Our chief Facebook poster at Santa Clara FireSafe Council taught me a communication method today, that I’ve shared with my budding Facebook team at Bicycle Exchange. She says it’s a way for Facebook to be a conduit to your own website. Or any link you want to promote. Maybe this technique will help you too.
Postscript: I believe the ideal link would be words or a picture that link to the action page. However Facebook will only let you post a “link preview” it builds from the page; or you must spell out the link and upload a photo from your browser/PC. The photo can only link to the Facebook photo comments panel. As described in my tutorial.

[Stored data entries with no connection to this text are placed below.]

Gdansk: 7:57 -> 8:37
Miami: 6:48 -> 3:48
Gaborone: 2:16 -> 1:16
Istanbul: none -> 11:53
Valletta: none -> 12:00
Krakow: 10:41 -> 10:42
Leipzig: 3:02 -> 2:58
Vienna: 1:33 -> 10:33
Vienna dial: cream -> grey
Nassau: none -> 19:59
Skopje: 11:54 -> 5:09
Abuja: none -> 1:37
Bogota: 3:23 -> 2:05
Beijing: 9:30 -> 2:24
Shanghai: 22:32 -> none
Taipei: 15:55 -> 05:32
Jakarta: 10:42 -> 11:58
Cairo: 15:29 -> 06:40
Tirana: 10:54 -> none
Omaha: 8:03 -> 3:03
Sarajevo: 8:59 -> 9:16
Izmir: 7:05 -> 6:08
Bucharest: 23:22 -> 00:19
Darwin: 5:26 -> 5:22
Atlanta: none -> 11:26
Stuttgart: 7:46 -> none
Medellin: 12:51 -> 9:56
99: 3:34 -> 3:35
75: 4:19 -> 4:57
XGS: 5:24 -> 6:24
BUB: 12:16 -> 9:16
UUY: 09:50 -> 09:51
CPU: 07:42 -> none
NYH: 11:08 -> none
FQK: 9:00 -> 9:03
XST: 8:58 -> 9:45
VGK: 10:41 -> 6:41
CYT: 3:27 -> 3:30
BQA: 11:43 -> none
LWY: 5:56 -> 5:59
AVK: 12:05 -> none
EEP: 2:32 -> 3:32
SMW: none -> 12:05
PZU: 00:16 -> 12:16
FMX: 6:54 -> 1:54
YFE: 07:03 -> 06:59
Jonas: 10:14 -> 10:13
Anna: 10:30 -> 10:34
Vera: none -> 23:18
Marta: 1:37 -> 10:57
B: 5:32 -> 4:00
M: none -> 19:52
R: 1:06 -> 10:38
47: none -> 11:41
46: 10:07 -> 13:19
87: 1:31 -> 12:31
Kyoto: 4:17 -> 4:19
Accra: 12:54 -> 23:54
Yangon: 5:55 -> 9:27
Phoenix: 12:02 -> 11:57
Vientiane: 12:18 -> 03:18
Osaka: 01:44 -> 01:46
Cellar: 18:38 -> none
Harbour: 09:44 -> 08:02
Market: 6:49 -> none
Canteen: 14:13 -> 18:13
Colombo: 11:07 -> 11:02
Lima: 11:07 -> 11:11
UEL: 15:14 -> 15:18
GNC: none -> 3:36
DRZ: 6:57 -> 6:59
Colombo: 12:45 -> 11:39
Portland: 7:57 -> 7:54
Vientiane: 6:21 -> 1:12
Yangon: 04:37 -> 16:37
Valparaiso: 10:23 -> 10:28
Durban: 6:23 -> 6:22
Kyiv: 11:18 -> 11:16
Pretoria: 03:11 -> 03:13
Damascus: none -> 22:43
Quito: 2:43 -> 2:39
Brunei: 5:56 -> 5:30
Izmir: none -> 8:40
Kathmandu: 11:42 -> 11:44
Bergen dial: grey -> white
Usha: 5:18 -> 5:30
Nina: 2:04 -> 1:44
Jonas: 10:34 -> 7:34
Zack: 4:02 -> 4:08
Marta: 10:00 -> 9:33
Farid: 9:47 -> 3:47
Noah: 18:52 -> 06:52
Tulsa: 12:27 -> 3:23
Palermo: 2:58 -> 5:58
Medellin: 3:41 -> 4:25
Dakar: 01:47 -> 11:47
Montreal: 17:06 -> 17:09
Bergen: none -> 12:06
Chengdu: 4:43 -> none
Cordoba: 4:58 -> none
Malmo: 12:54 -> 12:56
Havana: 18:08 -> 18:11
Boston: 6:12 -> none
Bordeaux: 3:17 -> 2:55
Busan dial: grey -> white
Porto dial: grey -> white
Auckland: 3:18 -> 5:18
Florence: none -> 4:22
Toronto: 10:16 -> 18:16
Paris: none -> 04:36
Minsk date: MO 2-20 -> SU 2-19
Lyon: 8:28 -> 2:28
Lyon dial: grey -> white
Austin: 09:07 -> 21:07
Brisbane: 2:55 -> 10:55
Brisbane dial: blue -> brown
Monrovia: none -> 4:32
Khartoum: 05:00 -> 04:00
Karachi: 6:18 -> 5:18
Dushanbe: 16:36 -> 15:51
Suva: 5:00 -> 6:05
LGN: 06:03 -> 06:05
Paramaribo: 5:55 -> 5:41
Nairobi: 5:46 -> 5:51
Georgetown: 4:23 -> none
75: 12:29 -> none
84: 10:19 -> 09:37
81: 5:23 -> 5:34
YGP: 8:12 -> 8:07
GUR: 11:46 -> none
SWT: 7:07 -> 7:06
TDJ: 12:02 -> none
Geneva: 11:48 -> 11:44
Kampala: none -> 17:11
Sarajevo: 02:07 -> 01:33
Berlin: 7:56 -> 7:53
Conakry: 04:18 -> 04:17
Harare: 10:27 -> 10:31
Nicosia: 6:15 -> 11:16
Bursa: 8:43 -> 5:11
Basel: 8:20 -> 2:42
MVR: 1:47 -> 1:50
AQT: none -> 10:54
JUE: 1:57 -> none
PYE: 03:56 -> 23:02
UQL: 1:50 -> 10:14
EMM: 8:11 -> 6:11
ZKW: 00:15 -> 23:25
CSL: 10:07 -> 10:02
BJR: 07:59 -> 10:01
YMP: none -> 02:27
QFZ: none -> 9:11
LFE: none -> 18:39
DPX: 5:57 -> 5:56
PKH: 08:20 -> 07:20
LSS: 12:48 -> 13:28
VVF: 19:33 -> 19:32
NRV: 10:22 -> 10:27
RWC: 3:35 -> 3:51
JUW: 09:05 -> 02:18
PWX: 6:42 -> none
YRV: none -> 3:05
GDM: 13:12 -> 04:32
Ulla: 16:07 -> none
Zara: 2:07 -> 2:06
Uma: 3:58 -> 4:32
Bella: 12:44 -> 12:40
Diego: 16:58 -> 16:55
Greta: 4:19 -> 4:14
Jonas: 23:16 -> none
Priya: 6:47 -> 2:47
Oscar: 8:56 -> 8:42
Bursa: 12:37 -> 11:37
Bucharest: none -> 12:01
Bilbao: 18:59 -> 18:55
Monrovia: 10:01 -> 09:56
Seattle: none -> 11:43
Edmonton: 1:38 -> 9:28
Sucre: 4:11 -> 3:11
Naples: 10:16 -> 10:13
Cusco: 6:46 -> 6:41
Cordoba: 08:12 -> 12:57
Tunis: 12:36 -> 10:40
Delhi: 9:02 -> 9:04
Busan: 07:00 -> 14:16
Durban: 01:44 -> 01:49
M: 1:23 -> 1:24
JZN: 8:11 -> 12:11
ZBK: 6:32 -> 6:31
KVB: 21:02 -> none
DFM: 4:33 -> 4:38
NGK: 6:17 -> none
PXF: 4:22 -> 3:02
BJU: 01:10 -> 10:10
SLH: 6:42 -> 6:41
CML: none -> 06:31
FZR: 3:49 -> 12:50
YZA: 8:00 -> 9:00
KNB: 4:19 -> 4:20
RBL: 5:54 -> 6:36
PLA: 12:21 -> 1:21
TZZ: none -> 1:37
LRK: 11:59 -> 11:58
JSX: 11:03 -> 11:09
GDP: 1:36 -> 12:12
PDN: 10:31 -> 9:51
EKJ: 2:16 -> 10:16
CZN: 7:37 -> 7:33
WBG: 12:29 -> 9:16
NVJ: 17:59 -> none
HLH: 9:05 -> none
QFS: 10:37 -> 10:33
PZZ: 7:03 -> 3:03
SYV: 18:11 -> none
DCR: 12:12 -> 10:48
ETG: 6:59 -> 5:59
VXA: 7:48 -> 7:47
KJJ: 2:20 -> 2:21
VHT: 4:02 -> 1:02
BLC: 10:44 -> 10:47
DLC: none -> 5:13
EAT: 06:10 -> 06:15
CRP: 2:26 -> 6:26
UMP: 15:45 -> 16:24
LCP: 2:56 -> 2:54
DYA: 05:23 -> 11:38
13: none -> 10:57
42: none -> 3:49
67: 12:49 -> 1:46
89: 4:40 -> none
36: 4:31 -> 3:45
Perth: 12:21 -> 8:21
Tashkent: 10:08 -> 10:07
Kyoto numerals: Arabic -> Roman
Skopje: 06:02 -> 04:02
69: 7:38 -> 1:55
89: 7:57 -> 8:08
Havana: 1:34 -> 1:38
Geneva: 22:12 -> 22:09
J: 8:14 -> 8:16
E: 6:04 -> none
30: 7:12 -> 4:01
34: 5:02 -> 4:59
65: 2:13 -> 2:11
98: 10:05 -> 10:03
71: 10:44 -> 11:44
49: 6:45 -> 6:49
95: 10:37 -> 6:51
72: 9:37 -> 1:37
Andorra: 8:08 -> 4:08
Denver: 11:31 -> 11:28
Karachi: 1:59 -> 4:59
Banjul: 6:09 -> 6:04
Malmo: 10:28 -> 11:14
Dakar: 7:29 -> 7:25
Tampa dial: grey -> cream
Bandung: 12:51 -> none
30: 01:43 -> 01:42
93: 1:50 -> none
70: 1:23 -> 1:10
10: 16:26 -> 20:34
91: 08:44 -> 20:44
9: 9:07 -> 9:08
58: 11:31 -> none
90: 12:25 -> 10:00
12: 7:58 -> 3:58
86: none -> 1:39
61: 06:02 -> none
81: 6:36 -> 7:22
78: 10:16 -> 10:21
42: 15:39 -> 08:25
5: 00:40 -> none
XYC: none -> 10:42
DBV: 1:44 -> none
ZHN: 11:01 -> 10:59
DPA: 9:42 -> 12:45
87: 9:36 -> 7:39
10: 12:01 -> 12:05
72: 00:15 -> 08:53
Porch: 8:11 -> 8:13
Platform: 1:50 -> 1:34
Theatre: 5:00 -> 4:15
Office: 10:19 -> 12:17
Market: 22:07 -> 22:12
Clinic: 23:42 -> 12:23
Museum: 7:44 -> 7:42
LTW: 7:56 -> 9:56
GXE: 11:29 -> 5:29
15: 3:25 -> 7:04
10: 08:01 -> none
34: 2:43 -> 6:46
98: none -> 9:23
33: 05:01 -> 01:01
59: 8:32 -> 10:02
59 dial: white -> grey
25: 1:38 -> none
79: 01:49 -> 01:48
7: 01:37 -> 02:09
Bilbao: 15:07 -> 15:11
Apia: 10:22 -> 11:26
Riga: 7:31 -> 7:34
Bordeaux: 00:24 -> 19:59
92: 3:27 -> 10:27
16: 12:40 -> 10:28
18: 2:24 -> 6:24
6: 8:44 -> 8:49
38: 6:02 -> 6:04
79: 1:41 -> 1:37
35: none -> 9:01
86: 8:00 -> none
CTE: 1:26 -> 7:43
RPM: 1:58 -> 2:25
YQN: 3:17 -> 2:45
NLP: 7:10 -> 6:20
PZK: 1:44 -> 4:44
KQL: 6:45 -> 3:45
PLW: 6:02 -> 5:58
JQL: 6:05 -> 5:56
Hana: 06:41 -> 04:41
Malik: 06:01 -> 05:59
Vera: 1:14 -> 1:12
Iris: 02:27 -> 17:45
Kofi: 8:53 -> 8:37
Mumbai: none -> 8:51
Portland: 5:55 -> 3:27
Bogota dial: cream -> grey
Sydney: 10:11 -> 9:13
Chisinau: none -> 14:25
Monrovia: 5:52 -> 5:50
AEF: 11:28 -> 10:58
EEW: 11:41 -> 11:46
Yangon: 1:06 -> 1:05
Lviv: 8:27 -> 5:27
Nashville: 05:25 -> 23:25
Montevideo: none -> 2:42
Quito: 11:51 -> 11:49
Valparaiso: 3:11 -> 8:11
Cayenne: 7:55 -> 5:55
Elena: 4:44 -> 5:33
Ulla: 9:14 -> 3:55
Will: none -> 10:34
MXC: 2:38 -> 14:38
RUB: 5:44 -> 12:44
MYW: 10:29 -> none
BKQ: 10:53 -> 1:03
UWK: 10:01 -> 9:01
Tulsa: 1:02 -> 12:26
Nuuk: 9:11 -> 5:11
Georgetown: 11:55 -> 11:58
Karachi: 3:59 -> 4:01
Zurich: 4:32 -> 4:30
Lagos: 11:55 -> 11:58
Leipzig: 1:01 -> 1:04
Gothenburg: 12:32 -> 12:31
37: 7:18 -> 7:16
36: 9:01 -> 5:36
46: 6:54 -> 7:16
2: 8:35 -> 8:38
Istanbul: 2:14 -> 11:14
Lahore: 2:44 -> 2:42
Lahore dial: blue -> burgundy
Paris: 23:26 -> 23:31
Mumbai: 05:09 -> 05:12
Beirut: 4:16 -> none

Our Facebook team at Bicycle Exchange has used this “conduit” technique to recruit more volunteer bicycle mechanics. For example, Ivan has created a post that links a photo to our website’s “Contact” page. Here’s the technique I learned:
1) Identify the action you want the person to take as a result of the post.
2) Identify the photo which describes the action, event, news or fact.
3) In a sentence or two describe the thing and summarize the action you want the reader to take.
4) Link the action words, or the photo (or both?) to … something.
5) The “something” in our case can be a page at the Bicycle Exchange website.
I recommend looking at anyone’s own Facebook feed for examples. My feed is here; FireSafe Council’s feed is here.
Looking at my own feed, I found several examples right away, of people reposting other people’s findings. “Let your chickens do the gardening for you,” “Sign this petition” etc. (Me personally, I’d rather stick to posting my OWN findings.)